1980 Chevy Chevette Scooter. Although my first new car may have been something of an embarrassment, it got me from point A to B reliably enough... until some guy fell asleep at the wheel, blew through a stop sign, and ran me off the road right into a construction site. The impact nearly folded the car in two—vertically. I took the other driver to court and won. Which enabled a significant upgrade...
1981˝ Dodge Charger 2.2. My girlfriend at the time talked me into this beastie, which I bought off the showroom floor. It was actually just a Dodge Omni 024 with a fancy paint scheme and a tuned exhaust that gave the four-banger an impressive throaty growl. But the engine seals began leaking badly after only 50,000 miles—a known issue with this model.
1983 Nissan Sentra Hatchback. My first "adult" car was about as plain vanilla as they come. It was also my first automatic. Although it ran well enough, unfortunately Nissan used crappy steel, and the rear strut mounts rusted through after 3-4 years. I also made the mistake of leasing it, and learned the hard way what happens when your leased car is towed in New York City. Hint: it's a nightmare getting it back. Last time I ever leased.
1983 Honda Civic CRX. I'd had my eye on the CRX for some time, and I finally found a used one for a song. Later, when I looked under the carpet, I found out why it was so cheap: it was very close to becoming a "Flintstone" car, so I didn't keep it long.

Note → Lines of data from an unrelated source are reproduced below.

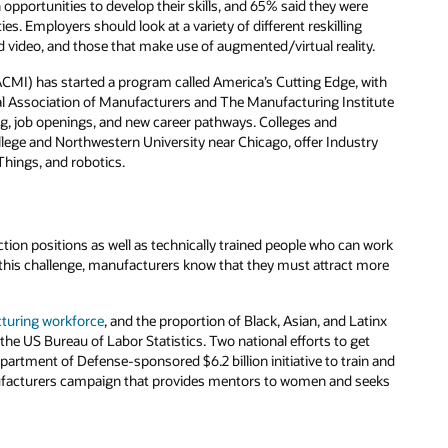
opportunities to develop their skills, and 65% said they were
. Employers should look at a variety of different reskilling
d video, and those that make use of augmented/virtual reality.
CMI) has started a program called America’s Cutting Edge, with
onal Association of Manufacturers and The Manufacturing Institute
ng, job openings, and new career pathways. Colleges and
llege and Northwestern University near Chicago, offer Industry
Things, and robotics.
tion positions as well as technically trained people who can work
this challenge, manufacturers know that they must attract more
turing workforce
, and the proportion of Black, Asian, and Latinx
the US Bureau of Labor Statistics. Two national efforts to get
artment of Defense-sponsored $6.2 billion initiative to train and
Manufacturers campaign that provides mentors to women and seeks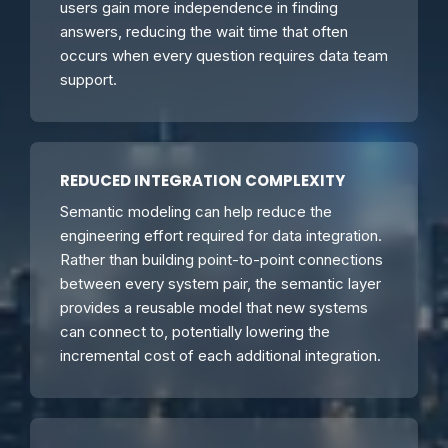
users gain more independence in finding
answers, reducing the wait time that often
occurs when every question requires data team
support.
REDUCED INTEGRATION COMPLEXITY
Semantic modeling can help reduce the
engineering effort required for data integration.
Rather than building point-to-point connections
between every system pair, the semantic layer
provides a reusable model that new systems
can connect to, potentially lowering the
incremental cost of each additional integration.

But it was one of the most fun cars to drive—I still miss this one. (Insert wistful smiley here.)
1986 Honda Civic CRX. Still craving the fun of the nimble CRX, I got another old bucket of rust and tried my best to patch it up. Sadly, I was rear-ended by a distracted driver—right after I'd lost my job, no less. And because it was so old, I got next to nothing for it from insurance.

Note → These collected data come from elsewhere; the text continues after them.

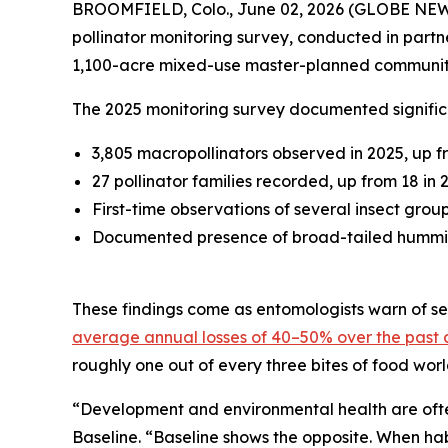
BROOMFIELD, Colo., June 02, 2026 (GLOBE NE
pollinator monitoring survey, conducted in partn
1,100-acre mixed-use master-planned communit
The 2025 monitoring survey documented significa
3,805 macropollinators observed in 2025, up f
27 pollinator families recorded, up from 18 in 
First-time observations of several insect grou
Documented presence of broad-tailed hummingb
These findings come as entomologists warn of sev
average annual losses of 40–50% over the past
roughly one out of every three bites of food wor
“Development and environmental health are often
Baseline. “Baseline shows the opposite. When ha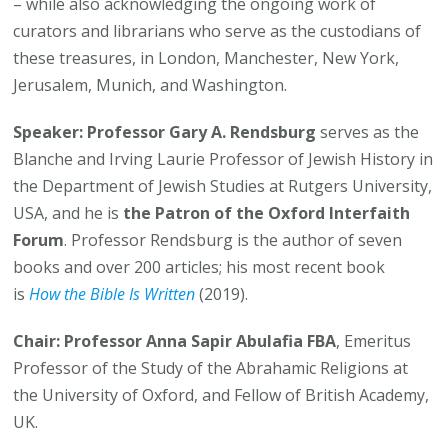
– while also acknowledging the ongoing work of
curators and librarians who serve as the custodians of
these treasures, in London, Manchester, New York,
Jerusalem, Munich, and Washington.
Speaker:
Professor Gary A. Rendsburg
serves as the
Blanche and Irving Laurie Professor of Jewish History in
the Department of Jewish Studies at Rutgers University,
USA, and he is
the Patron of the Oxford Interfaith
Forum
. Professor Rendsburg is the author of seven
books and over 200 articles; his most recent book
is
How the Bible Is Written
(2019).
Chair:
Professor Anna Sapir Abulafia FBA
, Emeritus
Professor of the Study of the Abrahamic Religions at
the University of Oxford, and Fellow of British Academy,
UK.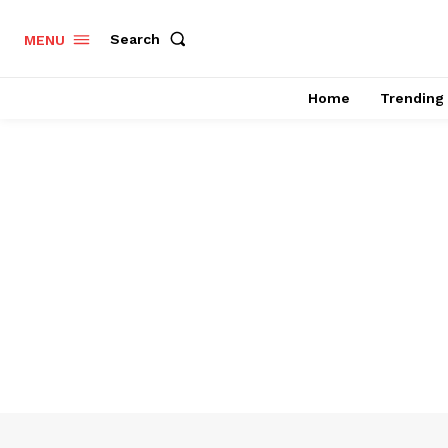
Search
MENU
Home
Trending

1999 Suzuki Swift 3-Door. Having to buy a car while I was unemployed forced me to get the absolute cheapest one on the market. But as it happened, this $8K "turdlet" (as I called it) was a remarkably good little car, with unbeatable gas mileage: 50+ MPG! If it only had rack and pinion steering, it would have been nearly as nimble as a CRX. Plus, it had serious driver space—with the seat all the way back, I couldn't reach the pedals (I'm six feet!), and there was at least a half foot of headroom. I even drove around with three adult passengers, and there were no complaints at all. Amazing.
2005 Subaru Forester XT. An excellent new job allowed me to finally ditch the turdlet and get a "real" car, and this Forester delivered quality and performance in spades. It was also the fastest car I'd ever owned—way faster than the Charger. When I retired, I had enough capital to trade up to the 2015 model, which brings us 'round to the beginning of the story.